9. Open questions for the drafting pipeline
- We have no long-form essayistic writing from Limore in the corpus. The longest piece of his own composed prose in this dataset is the “SHUR IQ INGESTION LOG” he produced in the source brief. Drafting agents should treat that artifact as the closest available proxy for what Limore composes when he wants to mark something canonical — formal headers, short declarative slots, no connective prose. If longer-form writing samples become available (substack drafts, op-eds, talks), this report should be revised.
- The corpus is dialogic — most of his voice is in response to Jonny, Nuri, or Diana.
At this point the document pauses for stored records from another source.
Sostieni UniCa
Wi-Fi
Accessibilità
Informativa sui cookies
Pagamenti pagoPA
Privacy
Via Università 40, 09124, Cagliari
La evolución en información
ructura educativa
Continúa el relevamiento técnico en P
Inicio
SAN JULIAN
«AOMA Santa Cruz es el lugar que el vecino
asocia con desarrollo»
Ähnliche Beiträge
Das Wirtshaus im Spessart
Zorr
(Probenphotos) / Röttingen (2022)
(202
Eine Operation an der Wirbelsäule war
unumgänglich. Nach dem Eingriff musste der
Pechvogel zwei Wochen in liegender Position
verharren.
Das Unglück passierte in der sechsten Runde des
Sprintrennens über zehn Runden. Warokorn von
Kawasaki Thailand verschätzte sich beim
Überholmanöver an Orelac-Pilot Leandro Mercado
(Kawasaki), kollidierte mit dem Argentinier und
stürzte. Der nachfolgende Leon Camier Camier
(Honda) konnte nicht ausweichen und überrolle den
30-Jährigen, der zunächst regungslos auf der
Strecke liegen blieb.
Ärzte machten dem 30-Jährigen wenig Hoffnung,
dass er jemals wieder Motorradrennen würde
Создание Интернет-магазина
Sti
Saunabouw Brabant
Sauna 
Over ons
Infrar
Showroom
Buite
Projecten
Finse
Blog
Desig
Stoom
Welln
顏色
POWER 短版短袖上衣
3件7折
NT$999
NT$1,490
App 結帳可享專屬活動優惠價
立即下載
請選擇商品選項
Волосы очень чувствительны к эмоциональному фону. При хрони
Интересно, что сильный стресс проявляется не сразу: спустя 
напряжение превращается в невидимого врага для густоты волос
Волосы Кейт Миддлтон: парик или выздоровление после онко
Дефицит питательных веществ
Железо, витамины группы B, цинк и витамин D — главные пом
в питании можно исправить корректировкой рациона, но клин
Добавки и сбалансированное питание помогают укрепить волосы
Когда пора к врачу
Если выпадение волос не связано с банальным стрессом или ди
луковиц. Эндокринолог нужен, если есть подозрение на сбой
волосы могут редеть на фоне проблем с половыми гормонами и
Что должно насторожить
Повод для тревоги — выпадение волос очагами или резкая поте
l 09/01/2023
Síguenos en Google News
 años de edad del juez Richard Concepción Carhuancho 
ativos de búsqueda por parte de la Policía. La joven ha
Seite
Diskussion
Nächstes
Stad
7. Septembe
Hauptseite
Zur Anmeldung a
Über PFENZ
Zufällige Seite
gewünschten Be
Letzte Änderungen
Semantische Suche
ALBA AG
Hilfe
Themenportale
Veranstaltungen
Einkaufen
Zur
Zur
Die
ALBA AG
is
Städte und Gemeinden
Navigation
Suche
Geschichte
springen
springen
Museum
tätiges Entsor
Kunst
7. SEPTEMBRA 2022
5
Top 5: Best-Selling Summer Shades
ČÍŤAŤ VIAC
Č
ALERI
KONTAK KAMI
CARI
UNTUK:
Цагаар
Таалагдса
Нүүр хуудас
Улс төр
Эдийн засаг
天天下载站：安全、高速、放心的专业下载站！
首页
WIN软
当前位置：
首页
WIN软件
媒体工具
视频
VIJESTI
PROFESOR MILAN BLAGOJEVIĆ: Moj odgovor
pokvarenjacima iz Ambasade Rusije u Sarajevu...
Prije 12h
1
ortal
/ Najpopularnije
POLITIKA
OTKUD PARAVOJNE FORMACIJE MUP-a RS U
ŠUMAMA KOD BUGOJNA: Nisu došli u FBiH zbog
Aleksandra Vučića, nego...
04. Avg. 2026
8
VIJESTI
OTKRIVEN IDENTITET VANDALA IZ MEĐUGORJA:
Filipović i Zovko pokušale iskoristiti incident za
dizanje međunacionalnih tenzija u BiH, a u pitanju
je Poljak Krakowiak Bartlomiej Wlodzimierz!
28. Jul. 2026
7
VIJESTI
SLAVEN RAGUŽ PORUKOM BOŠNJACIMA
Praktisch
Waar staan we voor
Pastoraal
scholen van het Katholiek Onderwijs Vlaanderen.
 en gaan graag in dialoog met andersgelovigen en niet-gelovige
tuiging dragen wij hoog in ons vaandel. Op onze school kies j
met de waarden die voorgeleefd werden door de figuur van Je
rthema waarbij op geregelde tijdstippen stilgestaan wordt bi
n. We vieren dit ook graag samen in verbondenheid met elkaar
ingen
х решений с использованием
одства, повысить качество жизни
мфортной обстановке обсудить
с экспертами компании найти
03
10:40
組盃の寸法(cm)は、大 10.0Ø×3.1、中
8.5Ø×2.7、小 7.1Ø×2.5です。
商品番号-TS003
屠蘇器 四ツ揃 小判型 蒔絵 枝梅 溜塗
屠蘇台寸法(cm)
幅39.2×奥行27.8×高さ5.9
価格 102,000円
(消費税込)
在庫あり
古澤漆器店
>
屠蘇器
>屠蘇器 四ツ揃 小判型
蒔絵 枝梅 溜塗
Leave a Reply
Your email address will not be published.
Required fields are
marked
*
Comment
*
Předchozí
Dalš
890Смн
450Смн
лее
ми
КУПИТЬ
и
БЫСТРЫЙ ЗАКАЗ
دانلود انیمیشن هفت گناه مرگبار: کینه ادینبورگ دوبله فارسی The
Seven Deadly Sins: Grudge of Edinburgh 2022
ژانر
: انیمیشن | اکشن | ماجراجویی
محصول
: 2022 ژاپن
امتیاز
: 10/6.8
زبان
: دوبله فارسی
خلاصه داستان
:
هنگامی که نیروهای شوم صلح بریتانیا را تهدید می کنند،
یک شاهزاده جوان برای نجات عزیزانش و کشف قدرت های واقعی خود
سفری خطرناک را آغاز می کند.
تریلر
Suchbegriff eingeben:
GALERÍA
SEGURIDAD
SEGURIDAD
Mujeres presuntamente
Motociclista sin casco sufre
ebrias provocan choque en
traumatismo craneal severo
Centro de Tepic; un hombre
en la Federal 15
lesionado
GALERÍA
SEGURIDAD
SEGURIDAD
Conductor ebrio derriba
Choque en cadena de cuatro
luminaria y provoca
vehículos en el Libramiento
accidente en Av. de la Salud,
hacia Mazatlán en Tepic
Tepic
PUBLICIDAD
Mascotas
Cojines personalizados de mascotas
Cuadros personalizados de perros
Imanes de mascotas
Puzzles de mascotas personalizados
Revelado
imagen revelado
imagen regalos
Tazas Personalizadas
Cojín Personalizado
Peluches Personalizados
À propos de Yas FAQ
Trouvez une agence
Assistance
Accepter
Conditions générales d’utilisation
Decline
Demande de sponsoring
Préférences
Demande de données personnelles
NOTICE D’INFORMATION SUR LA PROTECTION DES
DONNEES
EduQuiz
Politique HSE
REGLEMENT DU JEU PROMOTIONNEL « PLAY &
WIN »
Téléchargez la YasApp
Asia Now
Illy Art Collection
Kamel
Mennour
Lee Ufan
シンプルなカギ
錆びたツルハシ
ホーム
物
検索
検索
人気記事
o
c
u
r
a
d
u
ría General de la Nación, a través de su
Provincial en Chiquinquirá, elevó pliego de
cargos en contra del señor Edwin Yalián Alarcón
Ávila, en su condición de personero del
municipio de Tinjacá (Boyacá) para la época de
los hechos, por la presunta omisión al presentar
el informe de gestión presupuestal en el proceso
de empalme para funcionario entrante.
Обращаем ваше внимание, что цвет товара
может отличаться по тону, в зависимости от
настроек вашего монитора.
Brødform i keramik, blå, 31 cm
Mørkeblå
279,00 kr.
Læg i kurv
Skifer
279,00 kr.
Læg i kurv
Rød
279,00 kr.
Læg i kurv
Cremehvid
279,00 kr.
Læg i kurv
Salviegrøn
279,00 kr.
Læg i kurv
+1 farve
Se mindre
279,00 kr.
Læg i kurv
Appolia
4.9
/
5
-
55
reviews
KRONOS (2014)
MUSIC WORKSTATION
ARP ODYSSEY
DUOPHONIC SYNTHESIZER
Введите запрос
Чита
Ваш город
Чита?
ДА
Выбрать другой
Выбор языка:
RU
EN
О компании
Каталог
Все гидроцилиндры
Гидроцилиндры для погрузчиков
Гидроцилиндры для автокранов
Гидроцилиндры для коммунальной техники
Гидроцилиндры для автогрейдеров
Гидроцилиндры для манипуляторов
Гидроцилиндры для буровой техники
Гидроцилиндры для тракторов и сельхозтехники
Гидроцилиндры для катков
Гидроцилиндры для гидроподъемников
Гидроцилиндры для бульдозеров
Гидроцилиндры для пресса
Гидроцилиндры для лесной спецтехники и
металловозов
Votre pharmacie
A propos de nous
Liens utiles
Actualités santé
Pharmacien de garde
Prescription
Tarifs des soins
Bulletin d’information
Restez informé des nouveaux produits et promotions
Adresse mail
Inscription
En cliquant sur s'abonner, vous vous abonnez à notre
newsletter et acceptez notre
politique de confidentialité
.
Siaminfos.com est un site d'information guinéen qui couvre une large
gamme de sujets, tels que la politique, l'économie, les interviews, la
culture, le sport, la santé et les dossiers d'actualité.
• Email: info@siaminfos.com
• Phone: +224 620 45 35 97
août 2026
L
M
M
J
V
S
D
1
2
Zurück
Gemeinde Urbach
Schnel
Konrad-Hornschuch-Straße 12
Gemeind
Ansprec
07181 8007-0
A book in his solo voice will need to compensate for the absence of an interlocutor by using more imperatives directed at the reader (treating the reader as the team member receiving the assignment) rather than fabricating a Socratic partner.
- The therapy / motivation register (“this is therapy in the end”) is underdeveloped in the current corpus. If the books need to spend time on the client-as-person, more interview material from Limore on that exact register will sharpen the voice.
End of voice signal. v0.1. Source-grounded. Revise as more Limore corpus becomes available.